This story appears in the April 2018 issue of strategy.

Tormented mothers fighting meltdowns against the backdrop of industrial rock, exposing intolerance through ballsy stunts, unmasking the cavalier in combative ads – we’re not in (cause) Kansas anymore.

There’s been a seismic shift in cause marketing that’s been developing over some time. The most impactful cases are documented in several of this year’s AToMiC winners, namely SickKids, with its “VS” platform that includes “All In,” “MomStrong” and “DadStrong” – all winning pieces that brought grit and more raw emotion to the foundation’s marketing.

After winning more industry medals than Team Canada in PyeongChang, SickKids now adds an AToMiC Grand Prix to the mix. Won in the Public Service category (after IKEA snatched the Commercial GP on p.20), the Cossette-created “All In” spot is a playful-turned-gritty piece shot in black and white, a contrast to the original “Undeniable” film’s sharp colours. In it, child patients (of whom some are real) are shown in the streets of Toronto, stripping homes of materials required to build a new hospital.

It’ll take $1 billion for the foundation to successfully construct the new building, with the spot and its characters demonstrating the need for the entire community to chip in. Contextual and personalized murals called out to residents in different neighbourhoods, imploring them to donate to SickKids.

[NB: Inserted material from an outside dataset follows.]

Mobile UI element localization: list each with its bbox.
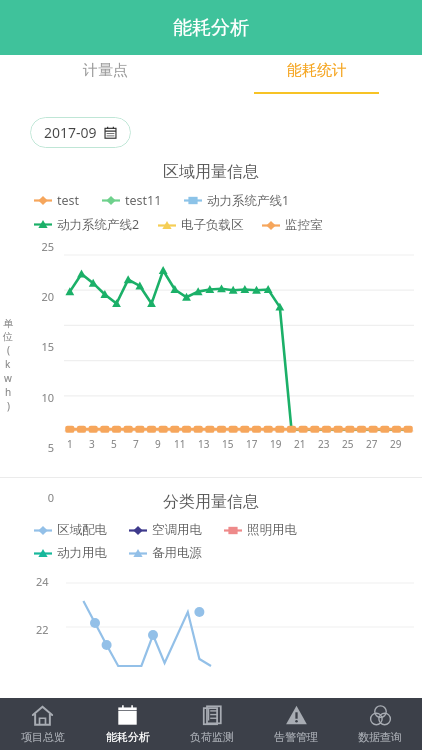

In keeping with the fearless and raw tone of “All In,” the hospital’s AToMiC Gold-winning “MomStrong” and “DadStrong” spots show the courage it takes to be a parent with a sick child. Both celebrating family figureheads on Mother’s and Father’s Day, each with a slightly different creative approach, the spots show the heartbreaking and lonely experiences they endure daily. Moms in the one spot are featured in a montage of intimate moments (crying in the shower), while a dad in the other piece goes about a gruelling construction workday in the rainy, dreary streets of Toronto. Both end with them winning the battle for hope.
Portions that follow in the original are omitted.